PyMem_Realloc: This function reallocates a block of memory previously allocated with PyMem_Malloc or PyMem_Realloc to a new size. It is similar to the standard C library function realloc but uses the Python memory manager instead.

PyMem_Free: This function frees a block of memory previously allocated with PyMem_Malloc or PyMem_Realloc.

PyMem_RawMalloc: This function allocates a block of memory of a specified size from the heap without initializing its contents.

PyMem_RawRealloc: This function reallocates a block of memory previously allocated with PyMem_RawMalloc or PyMem_RawRealloc to a new size without initializing its contents.

PyMem_RawFree: This function frees a block of memory previously allocated with PyMem_RawMalloc or PyMem_RawRealloc.

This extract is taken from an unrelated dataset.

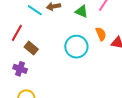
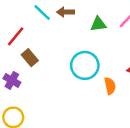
green triangle: (81, 11) -> (98, 24), turned -40
orange semicircle: (101, 34) -> (110, 86), moved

By using the raw memory interface, Python programs can achieve better performance and more fine-grained control over memory usage. However, it is essential to use this interface with care, as incorrect usage can lead to memory leaks and other memory-related errors. Therefore, it is recommended to have a good understanding of the Python memory model and memory management techniques before using the raw memory interface.

Memory Allocators in Python:

Object Allocators are used to allocate memory for Python objects. Python provides a default memory allocator that is used for most of the Python objects. However, in some cases, it is useful to customize the memory allocation behavior to better fit specific use cases.

The default memory allocator used by Python is called “Python memory manager.” It is a built-in allocator that provides a simple interface for allocating and deallocating memory. It manages a pool of pre-allocated memory blocks of different sizes and reuses them as necessary. This approach is efficient for most use cases but can be suboptimal for certain scenarios.

To customize the memory allocation behavior, Python provides an interface to replace the default memory allocator with a custom allocator. This can be done using the PyMem_SetAllocator() function. The custom allocator must implement the same interface as the default allocator and can be used to allocate and deallocate memory for Python objects. By default, the custom allocator is not used.

Customizing memory allocation behavior can provide several benefits. For example, it can be useful to have a memory allocator that is optimized for a specific use case, such as a high-performance allocator that is designed for use in real-time applications. Customizing the memory allocator can also help to avoid fragmentation and improve memory utilization

Conclusion:

Memory management is a critical aspect of Python’s overall functioning. Python manages memory automatically, which means the developers do not have to worry about explicitly allocating and deallocating memory. In this blog, we discussed how Python manages memory by dynamically allocating and deallocating memory, reference counting, garbage collection, and memory fragmentation. Understanding how Python manages memory can help developers write efficient and optimized code.